There are those who have been in business at a certain location and simply will not go elsewhere, possibly having bought the unit and are tied to it.
Other people are on their way to or from somewhere else, or heading to the train station.
Taichung Park still fills up every weekend as the meeting point between Taichung's many cultures.
Taiwanese foreign culture is one of the local cultures that is most overlooked by academics and the government, which often wrongly views "foreigners" and "foreign culture" as something that is isolated, contained, liminal and...foreign.
On the contrary, the culture and cultures that are created by foreigners in Taiwan provide a vibrant, burgeoning cultural landscape that pervades many aspects of our lives. Foreign culture is, in fact, a Taiwanese culture.
These are the people who have been brought together through a contracted employment program that was devised in the late 80's to bring cheap foreign labor to Taiwan to work in manufacturing, agriculture and health care as a means to pay workers less than minimum wage.
The foreign workers are recruited from Indonesia, Thailand, Vietnam and the Philippines on three-year visas. They are often housed in factory dormitories, though healthcare providers may live with their employer.

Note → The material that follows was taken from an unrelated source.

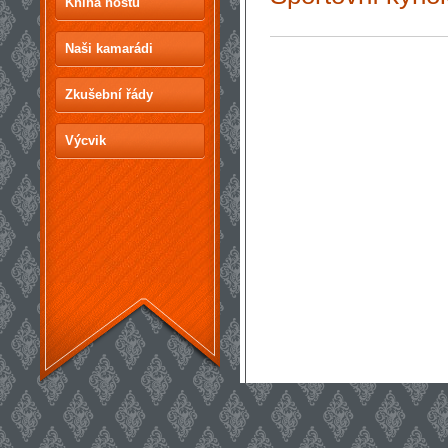
Kniha hostů
Naši kamarádi
Zkušební řády
Výcvik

When Taiwan's labor market first opened to foreign workers there was a noticeable public outcry rooted in racism. There was the fear that infectious diseases and petty crime would skyrocket posing a danger to public health and safety. There was also a vocal opposition to allowing another woman into the home. Women feared their husbands would be easily seduced.
Public fears have since subsided, but there is still a noticeable tinge of extant racism directed toward foreign workers and other "dark people".
The real danger has, in most cases, come from the employer, as foreign workers, and foreigners in general, are a vulnerable class of people in Taiwan. In many cases employers have taken advantage of their foreign staff. There have also been several cases of sexual assault when the employer feels the agreement covers more than simply housework, as the case involving former KMT heavyweight, Elmer Feng, demonstrates.
Foreign workers now play a significant role in childcare, healthcare, manufacturing, entertainment, and many other aspects of daily life. Moreover, many former foreign workers are marrying local Taiwanese and becoming naturalized citizens. These are realms which were once the domain of only the closest members of a family. Foreign Culture is Taiwanese Culture!
Taiwan's foreign workers have carved out a very rich cultural center in in Taichung City, adding a revitalizing effect.
Old Taichung is under constant transformation. It speaks to Taiwan's rich past and also to Taiwan's possible future. A simple bike ride through old Taichung helps to uncover more than a simple tour of rotting infrastructure. It uncovers much of Taiwan's potential in its narrative of unfolding.